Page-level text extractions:
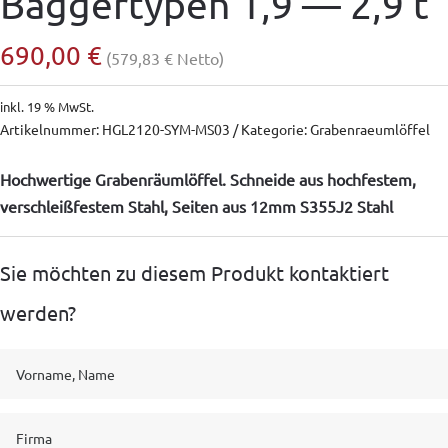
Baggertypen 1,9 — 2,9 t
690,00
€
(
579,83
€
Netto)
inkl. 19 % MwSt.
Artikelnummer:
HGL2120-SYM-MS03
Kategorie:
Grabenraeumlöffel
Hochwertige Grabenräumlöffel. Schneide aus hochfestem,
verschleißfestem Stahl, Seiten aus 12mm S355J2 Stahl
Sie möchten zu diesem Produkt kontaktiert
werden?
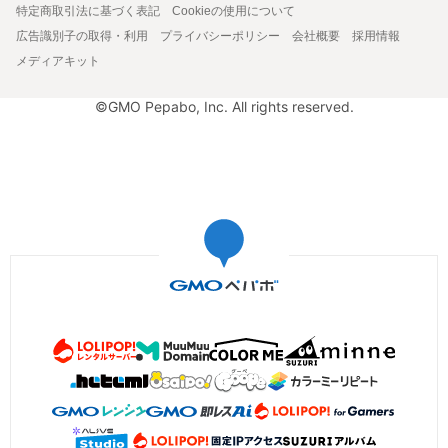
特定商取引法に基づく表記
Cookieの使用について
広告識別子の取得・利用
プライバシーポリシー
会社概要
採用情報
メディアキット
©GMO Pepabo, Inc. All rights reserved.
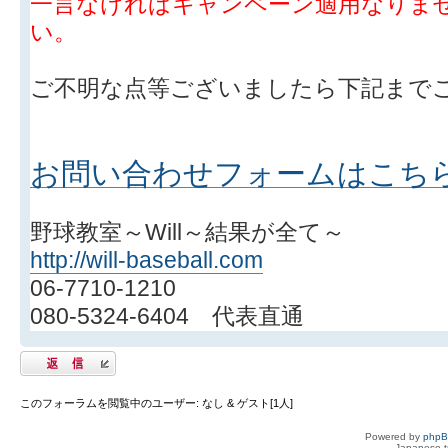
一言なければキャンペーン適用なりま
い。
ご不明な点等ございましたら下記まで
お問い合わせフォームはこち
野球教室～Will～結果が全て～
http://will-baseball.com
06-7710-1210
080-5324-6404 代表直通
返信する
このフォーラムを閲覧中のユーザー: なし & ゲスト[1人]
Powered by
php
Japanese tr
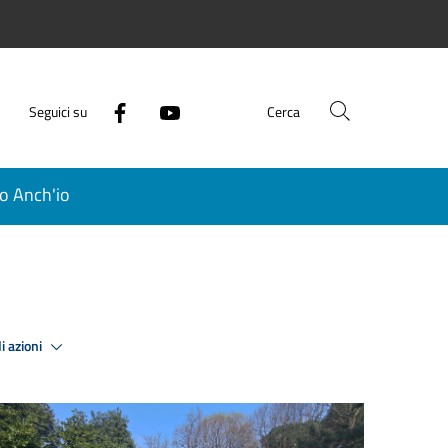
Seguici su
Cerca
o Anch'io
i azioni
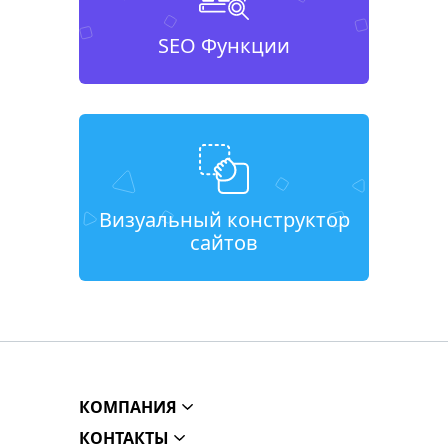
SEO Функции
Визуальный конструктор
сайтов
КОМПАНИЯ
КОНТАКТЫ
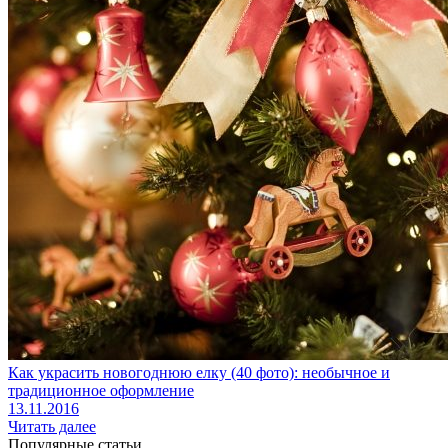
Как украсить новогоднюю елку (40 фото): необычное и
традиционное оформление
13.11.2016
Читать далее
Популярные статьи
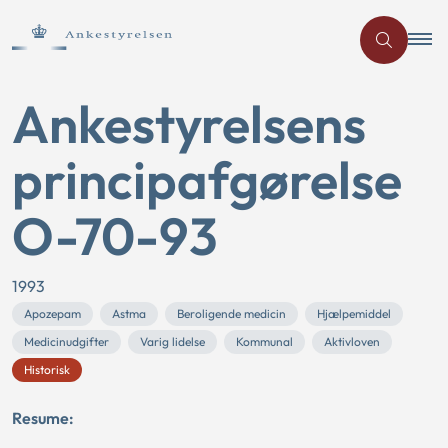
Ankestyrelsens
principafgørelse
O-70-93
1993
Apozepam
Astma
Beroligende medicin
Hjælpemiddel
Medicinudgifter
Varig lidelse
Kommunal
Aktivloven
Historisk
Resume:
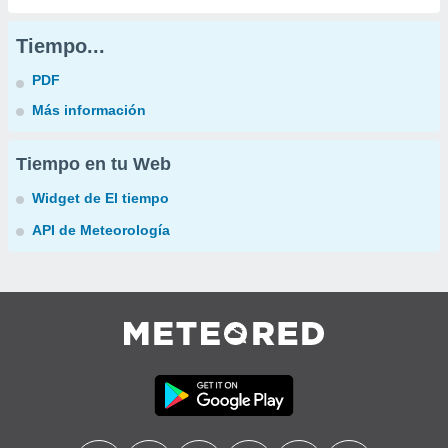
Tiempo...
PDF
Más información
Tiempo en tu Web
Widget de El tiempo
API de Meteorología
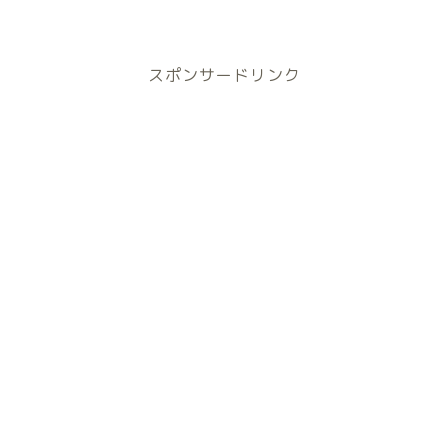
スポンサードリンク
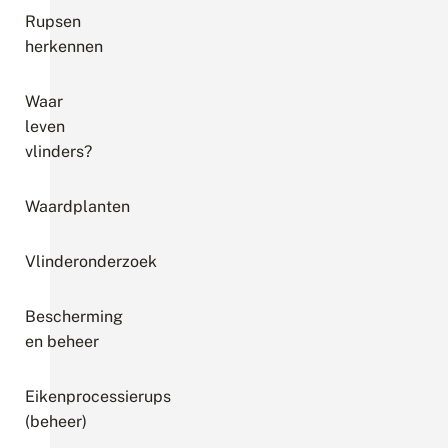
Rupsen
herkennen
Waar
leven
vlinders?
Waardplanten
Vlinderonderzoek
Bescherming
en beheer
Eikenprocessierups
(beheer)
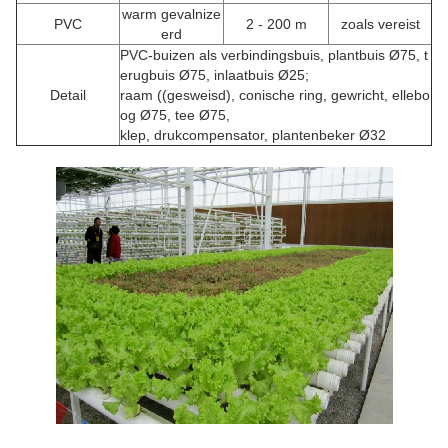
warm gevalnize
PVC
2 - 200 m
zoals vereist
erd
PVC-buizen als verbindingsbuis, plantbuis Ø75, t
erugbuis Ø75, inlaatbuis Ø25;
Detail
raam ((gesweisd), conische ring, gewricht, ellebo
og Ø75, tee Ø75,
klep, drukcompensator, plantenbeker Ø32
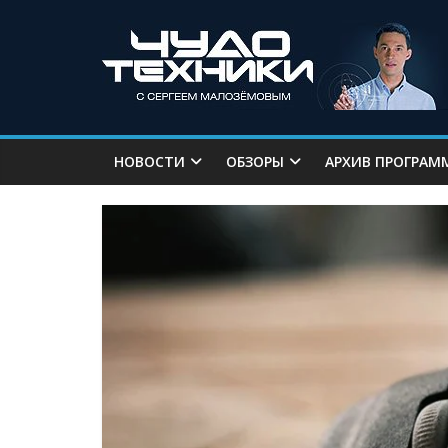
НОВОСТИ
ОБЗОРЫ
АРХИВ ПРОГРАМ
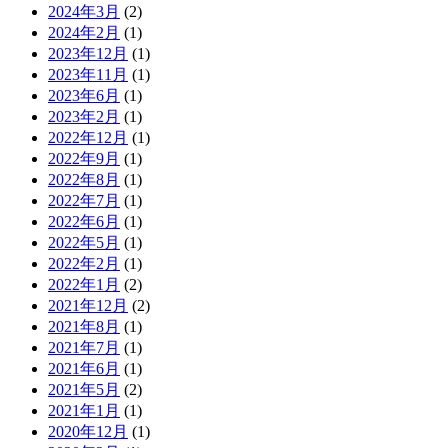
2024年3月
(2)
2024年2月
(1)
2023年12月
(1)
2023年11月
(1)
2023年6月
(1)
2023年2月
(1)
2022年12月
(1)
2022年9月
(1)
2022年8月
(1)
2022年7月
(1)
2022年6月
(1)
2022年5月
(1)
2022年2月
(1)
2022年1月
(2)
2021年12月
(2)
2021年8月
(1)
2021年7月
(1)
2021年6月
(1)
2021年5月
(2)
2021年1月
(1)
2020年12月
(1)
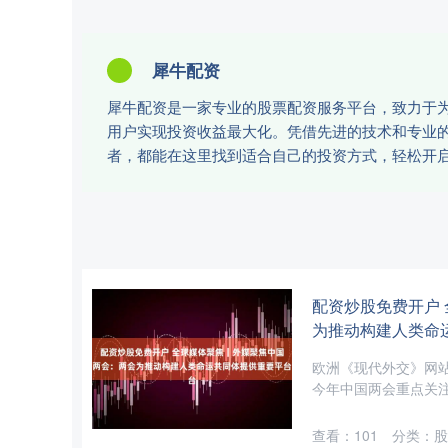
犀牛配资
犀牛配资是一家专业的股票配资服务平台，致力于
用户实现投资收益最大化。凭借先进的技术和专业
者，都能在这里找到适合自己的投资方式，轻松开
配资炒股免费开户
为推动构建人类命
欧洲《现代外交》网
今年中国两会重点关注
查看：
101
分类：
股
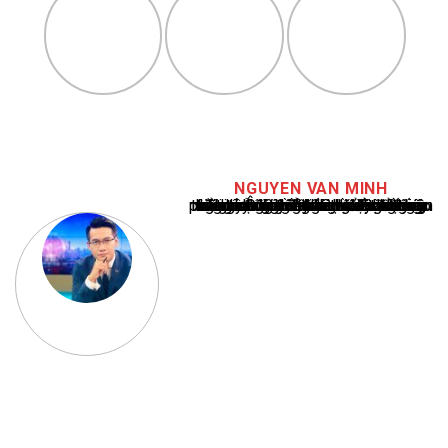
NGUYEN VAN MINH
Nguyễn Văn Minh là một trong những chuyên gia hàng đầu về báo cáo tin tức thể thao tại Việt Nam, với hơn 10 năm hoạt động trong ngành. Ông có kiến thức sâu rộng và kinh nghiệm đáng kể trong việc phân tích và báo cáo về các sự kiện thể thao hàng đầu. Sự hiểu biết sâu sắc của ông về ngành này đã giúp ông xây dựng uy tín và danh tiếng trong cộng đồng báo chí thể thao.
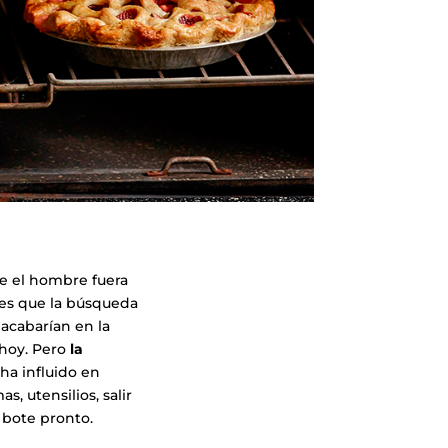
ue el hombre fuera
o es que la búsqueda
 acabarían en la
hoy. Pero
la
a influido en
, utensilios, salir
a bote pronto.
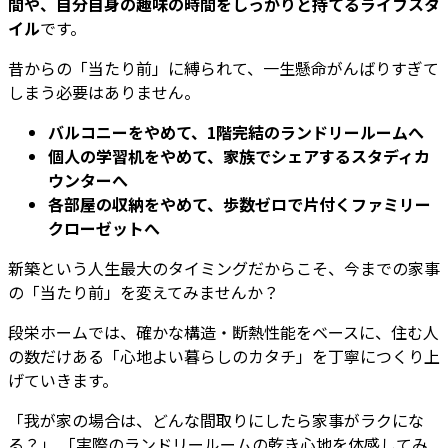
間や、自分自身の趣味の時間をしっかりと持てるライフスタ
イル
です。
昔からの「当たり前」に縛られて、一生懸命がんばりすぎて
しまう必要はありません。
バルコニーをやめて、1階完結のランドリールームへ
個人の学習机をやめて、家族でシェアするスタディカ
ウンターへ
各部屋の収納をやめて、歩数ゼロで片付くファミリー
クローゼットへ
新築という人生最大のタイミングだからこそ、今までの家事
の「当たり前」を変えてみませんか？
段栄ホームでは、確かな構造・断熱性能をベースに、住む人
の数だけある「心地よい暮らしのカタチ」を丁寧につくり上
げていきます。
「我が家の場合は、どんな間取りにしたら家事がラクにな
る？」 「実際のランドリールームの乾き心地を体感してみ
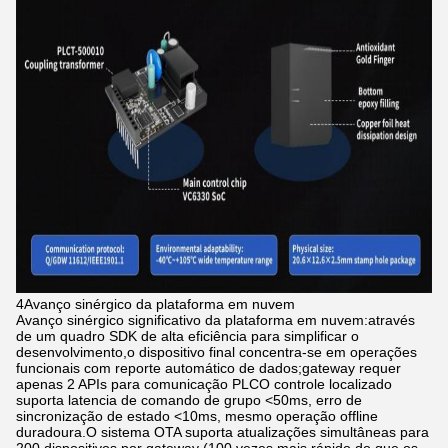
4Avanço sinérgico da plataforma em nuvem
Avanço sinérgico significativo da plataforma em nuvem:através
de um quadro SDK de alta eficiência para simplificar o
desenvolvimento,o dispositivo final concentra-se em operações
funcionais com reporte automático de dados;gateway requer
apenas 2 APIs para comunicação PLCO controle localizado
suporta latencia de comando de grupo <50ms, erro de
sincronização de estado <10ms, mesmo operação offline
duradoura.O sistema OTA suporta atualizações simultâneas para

Task goal: Scan the data for lines containing "para" and copy all of them.

Expected answer:
de um quadro SDK de alta eficiência para simplificar o
apenas 2 APIs para comunicação PLCO controle localizado
duradoura.O sistema OTA suporta atualizações simultâneas para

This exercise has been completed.